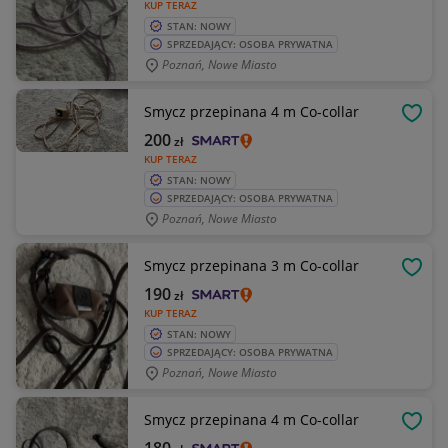
KUP TERAZ
STAN: NOWY
SPRZEDAJĄCY: OSOBA PRYWATNA
Poznań, Nowe Miasto
Smycz przepinana 4 m Co-collar
OBSE
200
zł
KUP TERAZ
STAN: NOWY
SPRZEDAJĄCY: OSOBA PRYWATNA
Poznań, Nowe Miasto
Smycz przepinana 3 m Co-collar
OBSE
190
zł
KUP TERAZ
STAN: NOWY
SPRZEDAJĄCY: OSOBA PRYWATNA
Poznań, Nowe Miasto
Smycz przepinana 4 m Co-collar
OBSE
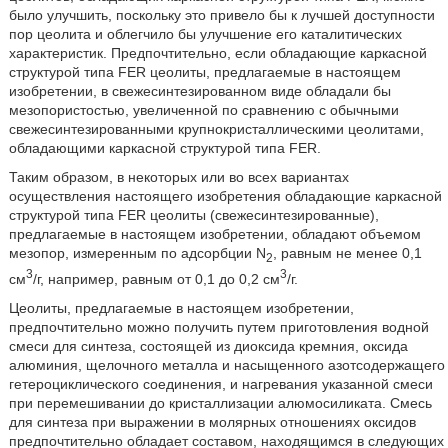
было улучшить, поскольку это привело бы к лучшей доступности
пор цеолита и облегчило бы улучшение его каталитических
характеристик. Предпочтительно, если обладающие каркасной
структурой типа FER цеолиты, предлагаемые в настоящем
изобретении, в свежесинтезированном виде обладали бы
мезопористостью, увеличенной по сравнению с обычными
свежесинтезированными крупнокристаллическими цеолитами,
обладающими каркасной структурой типа FER.
Таким образом, в некоторых или во всех вариантах
осуществления настоящего изобретения обладающие каркасной
структурой типа FER цеолиты (свежесинтезированные),
предлагаемые в настоящем изобретении, обладают объемом
мезопор, измеренным по адсорбции N
, равным не менее 0,1
2
3
3
см
/г, например, равным от 0,1 до 0,2 см
/г.
Цеолиты, предлагаемые в настоящем изобретении,
предпочтительно можно получить путем приготовления водной
смеси для синтеза, состоящей из диоксида кремния, оксида
алюминия, щелочного металла и насыщенного азотсодержащего
гетероциклического соединения, и нагревания указанной смеси
при перемешивании до кристаллизации алюмосиликата. Смесь
для синтеза при выражении в молярных отношениях оксидов
предпочтительно обладает составом, находящимся в следующих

::::::

**WHAT YOU HAVE TO DO**.
Output exactly the lines from the one with "предлагаемые в настоящем изобретении, обладают" through the final line of the listing above.

**WORKED SOLUTION**.
предлагаемые в настоящем изобретении, обладают объемом
мезопор, измеренным по адсорбции N
, равным не менее 0,1
2
3
3
см
/г, например, равным от 0,1 до 0,2 см
/г.
Цеолиты, предлагаемые в настоящем изобретении,
предпочтительно можно получить путем приготовления водной
смеси для синтеза, состоящей из диоксида кремния, оксида
алюминия, щелочного металла и насыщенного азотсодержащего
гетероциклического соединения, и нагревания указанной смеси
при перемешивании до кристаллизации алюмосиликата. Смесь
для синтеза при выражении в молярных отношениях оксидов
предпочтительно обладает составом, находящимся в следующих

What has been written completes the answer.